1 Summary judgment is appropriate where: "(1) there is no genuine issue of material fact, (2) the moving party is entitled to judgment as a matter of law, and (3) reasonable minds can come to but one conclusion and that conclusion is adverse to the nonmoving party, said party being entitled to have the evidence construed most strongly in his favor.Horton v. Harwick Chem. Corp. (1995), 73 Ohio St.3d 679, 653 N.E.2d 1196, paragraph three of the syllabus. The party moving for summary judgment bears the burden of showing that there is no genuine issue of material fact and that it is entitled to judgment as a matter of law. Dresher v.Burt (1996), 75 Ohio St.3d 280, 292-293, 662 N.E.2d 264, 273-274." Zivichv. Mentor Soccer Club, 82 Ohio St.3d 367, 369-70, 1998-Ohio-389.

2 This is a necessary inference since the court refused to apply the language that identified who was insured in the excess/umbrella liability policy. In other words, it is nonsensical to conclude that the Ohio Supreme Court relied upon the definition of who is an insured in the excess/umbrella policy for purposes of determining the insured in the UIM coverage implied by operation of law because that policy clearly limited insured employees to those acting within the scope of employment. If the court had construed the language of the excess/umbrella policy, Scott-Ponzer, who was injured operating his personal vehicle while off-duty, would not have been an insured. See Scott-Pontzer v. LibertyMutual Fire Ins. Co. (Jan. 20, 1998), Stark Cty. App. No. 98-LW-0225 (setting forth the language of the excess/umbrella insurance policy).

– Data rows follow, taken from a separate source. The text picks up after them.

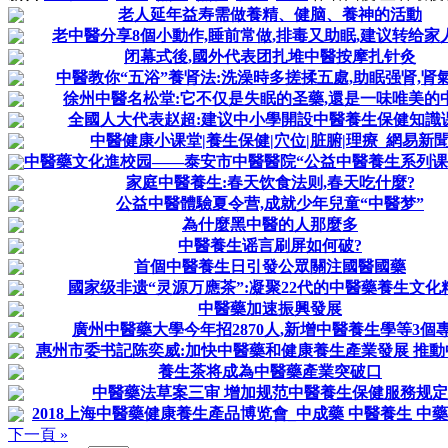
老人延年益寿需做養精、健脑、養神的活動
老中醫分享8個小動作,睡前常做,排毒又助眠,建议转给家
闭幕式後,國外代表团扎堆中醫按摩扎针灸
中醫教你“五浴”養肾法:洗澡時多搓揉五處,助眠强肾,肾
徐州中醫名松堂:它不仅是失眠的圣藥,還是一味唯美的中
全國人大代表赵超:建议中小學開設中醫養生保健知識
中醫健康小课堂|養生保健|穴位|脏腑|理療_網易新
中醫藥文化進校园——泰安市中醫醫院“公益中醫養生系列课堂”
家庭中醫養生:春天饮食法则,春天吃什麼?
公益中醫體驗夏令营,成就少年兒童“中醫梦”
為什麼黑中醫的人那麼多
中醫養生谣言刷屏如何破?
首個中醫養生日引發公眾關注國醫國藥
國家级非遗“灵源万應茶”:凝聚22代的中醫藥養生文化
中醫藥加速振興發展
廣州中醫藥大學今年招2870人,新增中醫養生學等3個
惠州市委书記陈奕威:加快中醫藥和健康養生產業發展 推動中醫
養生茶将成為中醫藥產業突破口
中醫藥法草案三审 增加规范中醫養生保健服務规定
2018上海中醫藥健康養生產品博览會_中成藥 中醫養生 中藥保
下一頁 »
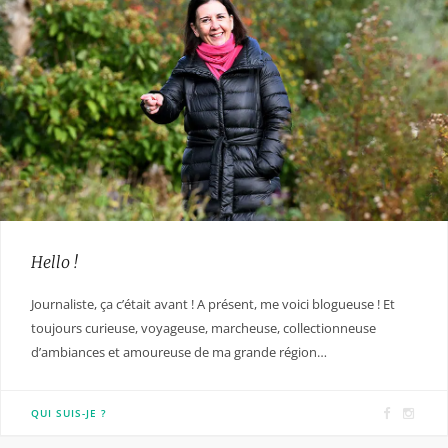
Hello !
Journaliste, ça c’était avant ! A présent, me voici blogueuse ! Et
toujours curieuse, voyageuse, marcheuse, collectionneuse
d’ambiances et amoureuse de ma grande région…
F
I
QUI SUIS-JE ?
a
n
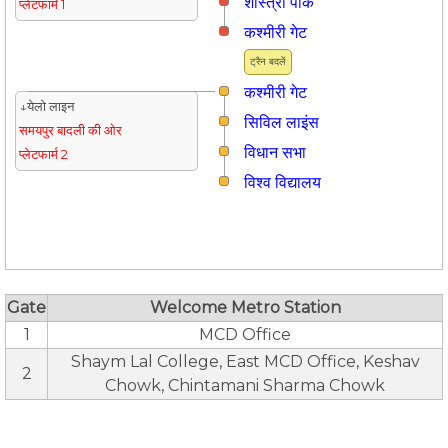
शास्त्री पार्क
प्लेटफार्म 1
कश्मीरी गेट
ट्रैन बदलें
कश्मीरी गेट
↓येलो लाइन
सिविल लाइंस
समयपुर बादली की ओर
विधान सभा
प्लेटफार्म 2
विश्व विद्यालय
Gate
Welcome Metro Station
1
MCD Office
Shaym Lal College, East MCD Office, Keshav
2
Chowk, Chintamani Sharma Chowk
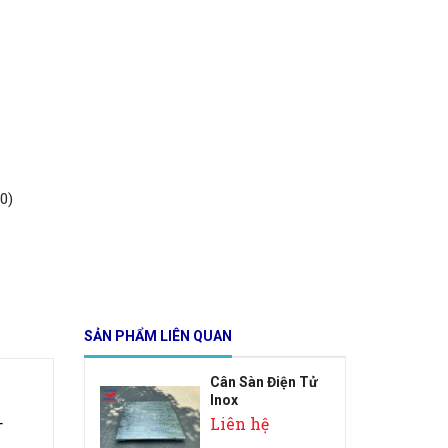
0)
SẢN PHẨM LIÊN QUAN
Cân Sàn Điện Tử
Inox
Liên hệ
-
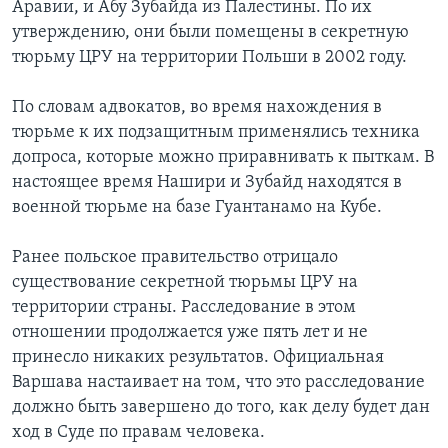
Аравии, и Абу Зубайда из Палестины. По их
утверждению, они были помещены в секретную
тюрьму ЦРУ на территории Польши в 2002 году.
По словам адвокатов, во время нахождения в
тюрьме к их подзащитным применялись техника
допроса, которые можно приравнивать к пыткам. В
настоящее время Нашири и Зубайд находятся в
военной тюрьме на базе Гуантанамо на Кубе.
Ранее польское правительство отрицало
существование секретной тюрьмы ЦРУ на
территории страны. Расследование в этом
отношении продолжается уже пять лет и не
принесло никаких результатов. Официальная
Варшава настаивает на том, что это расследование
должно быть завершено до того, как делу будет дан
ход в Суде по правам человека.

3 The trial court distinguished Scott-Pontzer because a subsequent exception contained in Section 1(b)(2) narrowed the definition of "Who Is An Insured" under paragraph b. with respect to employees. Thus, the court declined to construe the term "you" to include corporate employees on the belief that "`[y]our employee' is covered if `the covered "auto" is owned by that employee or a member of his or her household.'" (R. 12, ¶ 11). A close reading of that section actually reveals that this is an exclusion from the paragraph b. definition of "Who is An Insured." The court also found significant the fact that the policy in Scott-Pontzer did not mention employees while the Indiana policy does so in this restriction. This fact is somewhat irrelevant since the alternate definitions under the "Who Is An Insured" provisions in Scott-Pontzer purported to apply to "anyone else" which would include corporate employees. Scott-Pontzer, 83 Ohio St.3d at 666 (noting that "appellees' position is that only those employees occupying a `covered auto' are insureds under the Liberty Fire policy.") Regardless of the paragraph b. definition, we are still left with the alternate definition of "Who Is An Insured" under paragraph a. that cannot be reconciled with Scott-Pontzer unless "you" is deemed to include corporate employees. In other words, we would be left with this definition: "[CHHC, Inc. dba Shoney's Restaurant"] for any covered `auto.'" The precedent of Scott-Pontzer, however, directs us to interpret UIM insurance coverage with regard to persons; the only way to do so under paragraph a. is to find "you" ambiguous and construe it to include employees. Ibid.